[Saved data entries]
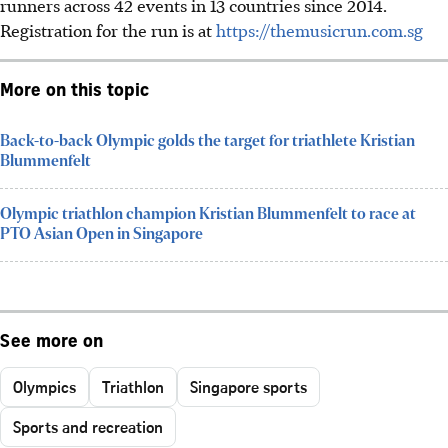
runners across 42 events in 13 countries since 2014.
Registration for the run is at
https://themusicrun.com.sg
More on this topic
Back-to-back Olympic golds the target for triathlete Kristian
Blummenfelt
Olympic triathlon champion Kristian Blummenfelt to race at
PTO Asian Open in Singapore
See more on
Olympics
Triathlon
Singapore sports
Sports and recreation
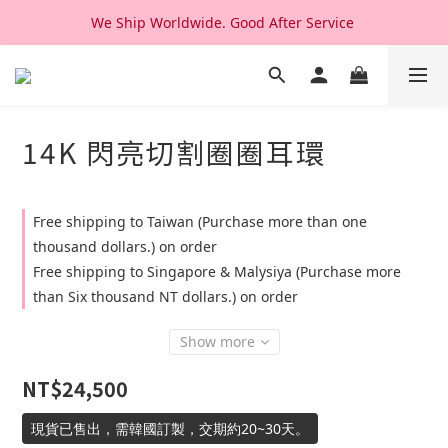
We Ship Worldwide. Good After Service 
We Ship Worldwide. Good After Service 
14K & 18K Solid Gold Jewelry, Design & Made in Korea
We Ship Worldwide. Good After Service 
14K 閃亮切割圈圈耳環
Free shipping to Taiwan (Purchase more than one
thousand dollars.) on order
Free shipping to Singapore & Malysiya (Purchase more
than Six thousand NT dollars.) on order
Show more
NT$24,500
現貨已售出，需韓國訂製，交期約20~30天。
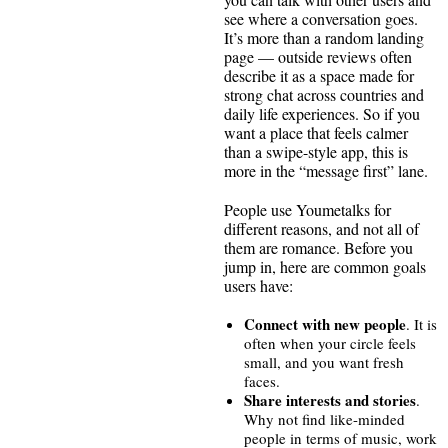
see where a conversation goes.
It’s more than a random landing
page — outside reviews often
describe it as a space made for
strong chat across countries and
daily life experiences. So if you
want a place that feels calmer
than a swipe-style app, this is
more in the “message first” lane.
People use Youmetalks for
different reasons, and not all of
them are romance. Before you
jump in, here are common goals
users have:
Connect with new people
. It is
often when your circle feels
small, and you want fresh
faces.
Share interests and stories
.
Why not find like-minded
people in terms of music, work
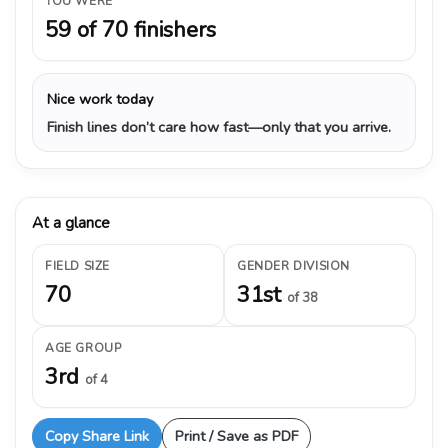
YOU WERE
59 of 70 finishers
Nice work today
Finish lines don’t care how fast—only that you arrive.
At a glance
FIELD SIZE
GENDER DIVISION
70
31st
of 38
AGE GROUP
3rd
of 4
Copy Share Link
Print / Save as PDF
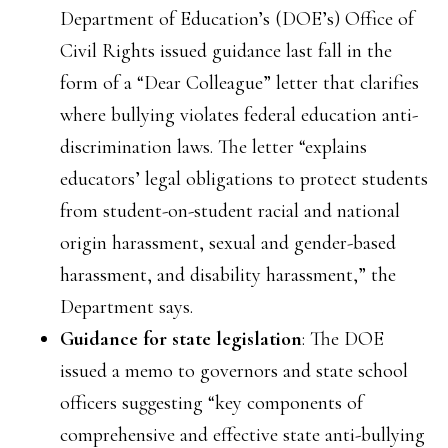
Department of Education’s (DOE’s) Office of
Civil Rights issued guidance last fall in the
form of a “Dear Colleague” letter that clarifies
where bullying violates federal education anti-
discrimination laws. The letter “explains
educators’ legal obligations to protect students
from student-on-student racial and national
origin harassment, sexual and gender-based
harassment, and disability harassment,” the
Department says.
Guidance for state legislation
: The DOE
issued a memo to governors and state school
officers suggesting “key components of
comprehensive and effective state anti-bullying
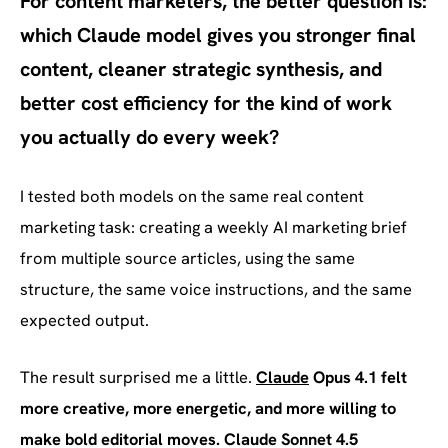
For content marketers, the better question is:
which Claude model gives you stronger final
content, cleaner strategic synthesis, and
better cost efficiency for the kind of work
you actually do every week?
I tested both models on the same real content
marketing task: creating a weekly AI marketing brief
from multiple source articles, using the same
structure, the same voice instructions, and the same
expected output.
The result surprised me a little.
Claude
Opus 4.1 felt
more creative, more energetic, and more willing to
make bold editorial moves. Claude Sonnet 4.5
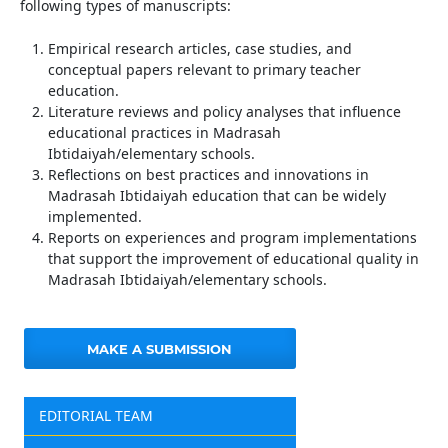
following types of manuscripts:
Empirical research articles, case studies, and
conceptual papers relevant to primary teacher
education.
Literature reviews and policy analyses that influence
educational practices in Madrasah
Ibtidaiyah/elementary schools.
Reflections on best practices and innovations in
Madrasah Ibtidaiyah education that can be widely
implemented.
Reports on experiences and program implementations
that support the improvement of educational quality in
Madrasah Ibtidaiyah/elementary schools.
MAKE A SUBMISSION
EDITORIAL TEAM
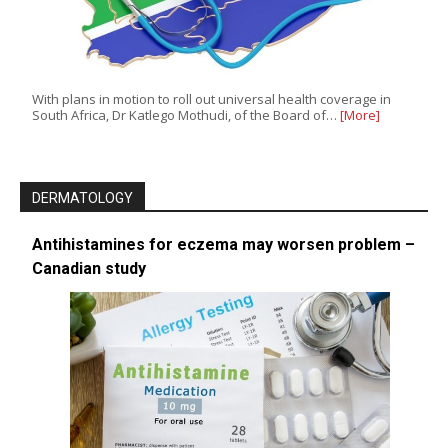
With plans in motion to roll out universal health coverage in
South Africa, Dr Katlego Mothudi, of the Board of…
[More]
DERMATOLOGY
Antihistamines for eczema may worsen problem –
Canadian study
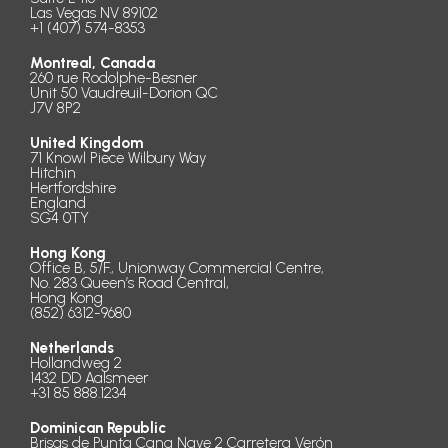
Las Vegas NV 89102
+1 (407) 574-8353
Montreal, Canada
260 rue Rodolphe-Besner
Unit 50 Vaudreuil-Dorion QC
J7V 8P2
United Kingdom
71 Knowl Piece Wilbury Way
Hitchin
Hertfordshire
England
SG4 0TY
Hong Kong
Office B, 5/F., Unionway Commercial Centre,
No. 283 Queen’s Road Central,
Hong Kong
(852) 6312-9680
Netherlands
Hollandweg 2
1432 DD Aalsmeer
+31 85 888.1234
Dominican Republic
Brisas de Punta Cana Nave 2 Carretera Verón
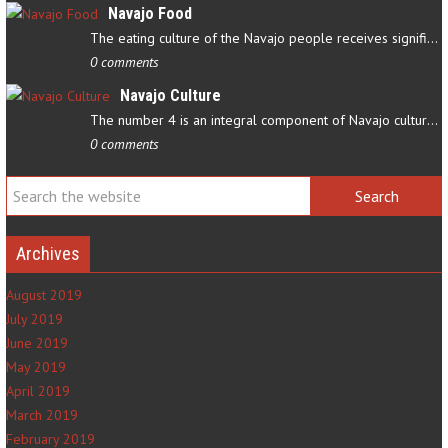
Navajo Food
The eating culture of the Navajo people receives significant…
0 comments
Navajo Culture
The number 4 is an integral component of Navajo culture. The…
0 comments
Archives
August 2019
July 2019
June 2019
May 2019
April 2019
March 2019
February 2019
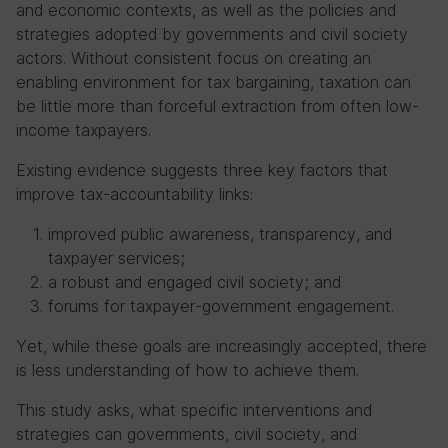
and economic contexts, as well as the policies and
strategies adopted by governments and civil society
actors. Without consistent focus on creating an
enabling environment for tax bargaining, taxation can
be little more than forceful extraction from often low-
income taxpayers.
Existing evidence suggests three key factors that
improve tax-accountability links:
improved public awareness, transparency, and
taxpayer services;
a robust and engaged civil society; and
forums for taxpayer-government engagement.
Yet, while these goals are increasingly accepted, there
is less understanding of how to achieve them.
This study asks, what specific interventions and
strategies can governments, civil society, and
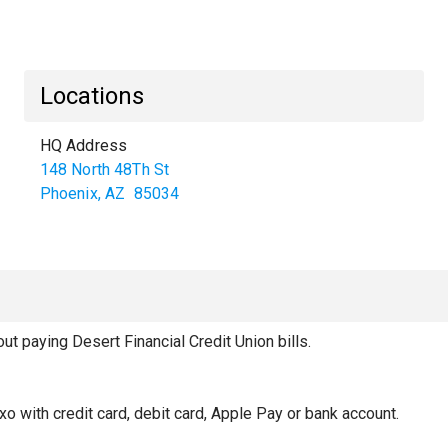
Locations
HQ Address
148 North 48Th St
Phoenix
,
AZ
85034
 paying Desert Financial Credit Union bills.
xo with credit card, debit card, Apple Pay or bank account.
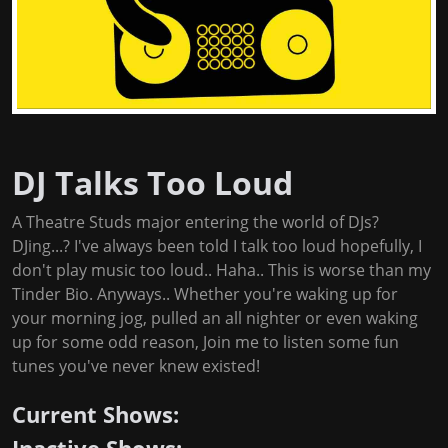
DJ Talks Too Loud
A Theatre Studs major entering the world of DJs?
DJing...? I've always been told I talk too loud hopefully, I
don't play music too loud.. Haha.. This is worse than my
Tinder Bio. Anyways.. Whether you're waking up for
your morning jog, pulled an all nighter or even waking
up for some odd reason, Join me to listen some fun
tunes you've never knew existed!
Current Shows:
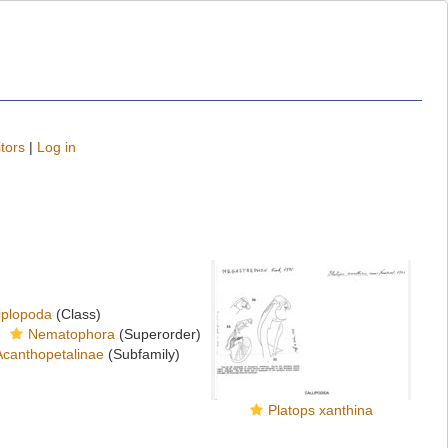
tors
|
Log in
iplopoda
(Class)
Nematophora
(Superorder)
Acanthopetalinae
(Subfamily)
Platops xanthina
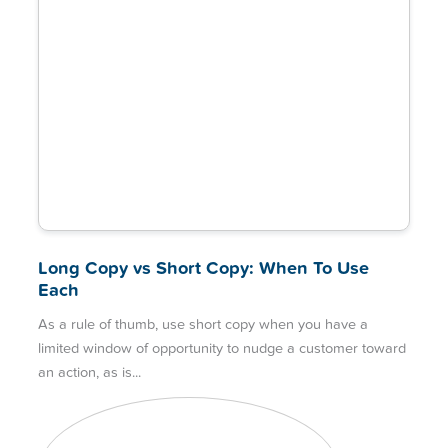
Long Copy vs Short Copy: When To Use
Each
As a rule of thumb, use short copy when you have a
limited window of opportunity to nudge a customer toward
an action, as is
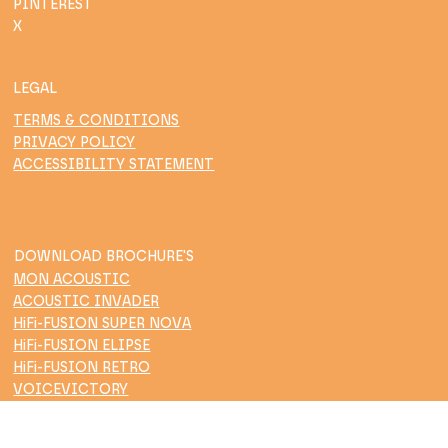
PINTEREST
X
LEGAL
TERMS & CONDITIONS
PRIVACY POLICY
ACCESSIBILITY STATEMENT
DOWNLOAD BROCHURE'S
MON ACOUSTIC
ACOUSTIC INVADER
HiFi-FUSION SUPER NOVA
HiFi-FUSION ELIPSE
HiFi-FUSION RETRO
VOICEVICTORY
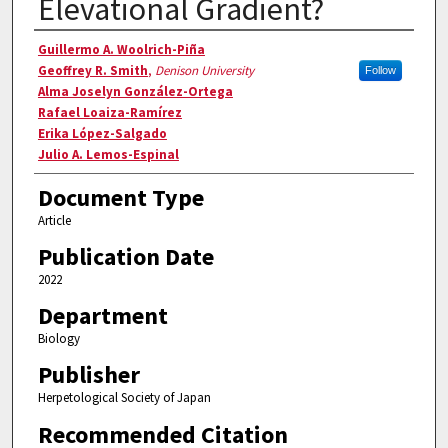
Elevational Gradient?
Authors
Guillermo A. Woolrich-Piña
Geoffrey R. Smith
,
Denison University
Follow
Alma Joselyn González-Ortega
Rafael Loaiza-Ramírez
Erika López-Salgado
Julio A. Lemos-Espinal
Document Type
Article
Publication Date
2022
Department
Biology
Publisher
Herpetological Society of Japan
Recommended Citation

Task to carry out: Lines holding "study": copy each one from the records above.

Response to the task:
Canadian study
This study asks, what specific interventions and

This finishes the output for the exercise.